Let’s start with a “state”, i.e. where we are on the board. From that data we’ll define how to turn left or right, changing the current direction.

class MonkeyState d where
  type MSDir d
  turnLeft,turnRight :: d -> MSDir d

Building on it, we can define our more generic monkey interpretation of the board.¹ We’ll define the read-current-tile operation we’ll need to properly move around, the rest of the actual move-around operations, and two helpers to convert back to board coordinates and direction so as to compute the checksum when the path has completed.

class (MonkeyState (Pos m,Dir m),MSDir (Pos m,Dir m) ~ Dir m)
      => Monkey m where
  type Pos m
  type Dir m
  readTile :: m -> Pos m -> Char
  startPos :: m -> Pos m
  startDir :: m -> Dir m
  advance :: m -> Pos m -> Dir m -> (Pos m,Dir m)
  readPos :: m -> Pos m -> V2 Int
  readDir :: m -> Pos m -> Dir m -> Int

Let’s implement them for the simple wraparound board semantics!

The state is a simple pair of position and direction vectors.

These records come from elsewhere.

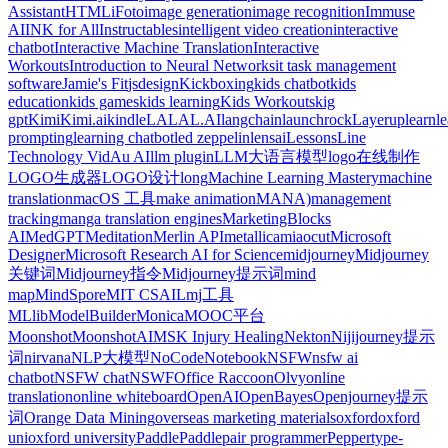
Assistant
HTML
iFoto
image generation
image recognition
Immuse
AI
INK for All
Instructables
intelligent video creation
interactive
chatbot
Interactive Machine Translation
Interactive
Workouts
Introduction to Neural Networks
it task management
software
Jamie's Fit
jsdesign
Kickboxing
kids chatbot
kids
education
kids games
kids learning
Kids Workouts
kig
gpt
Kimi
Kimi.ai
kindle
LALAL.AI
langchain
launchrock
Layerup
learn
l
prompting
learning chatbot
led zeppelin
lensai
Lessons
Line
Technology VidAu AI
llm plugin
LLM大语言模型
logo在线制作
LOGO生成器
LOGO设计
long
Machine Learning Mastery
machine
translation
macOS 工具
make animation
MANA)
management
tracking
manga translation engines
MarketingBlocks
AI
MedGPT
Meditation
Merlin API
metallica
miaocut
Microsoft
Designer
Microsoft Research AI for Science
midjourney
Midjourney
关键词
Midjourney指令
Midjourney提示词
mind
map
MindSpore
MIT CSAIL
mj工具
MLlib
ModelBuilder
Monica
MOOC平台
Moonshot
MoonshotAI
MSK Injury Healing
Nekton
Nijijourney提示
词
nirvana
NLP大模型
NoCode
Notebook
NSFW
nsfw ai
chatbot
NSFW chat
NSWF
Office Raccoon
Olvy
online
translation
online whiteboard
OpenAI
OpenBayes
Openjourney提示
词
Orange Data Mining
overseas marketing materials
oxford
oxford
uni
oxford university
PaddlePaddle
pair programmer
Peppertype-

I don’t actually need to specify the position, as I don’t need it to rotate the direction.

instance MonkeyState (a,V2 Int) where
  type MSDir (a,V2 Int) = V2 Int
  turnLeft = perp . snd
  turnRight = negated . perp . snd

The board topology is simple enough. First, define the two associated types.

instance Monkey Board where
  type Pos Board = V2 Int
  type Dir Board = V2 Int

Reading a tile simply defers to the underlying array.

  readTile = (!)

Start position simply scans for a non-empty space.

  startPos m = fromMaybe (error "No startPos found") $
               find ((/= ' ') . (m !)) (indices m)

Start direction is a mere constant, using the board as a type proxy.

  startDir _ = unit _y

The meat is the advance function, that implements the wraparound semantics.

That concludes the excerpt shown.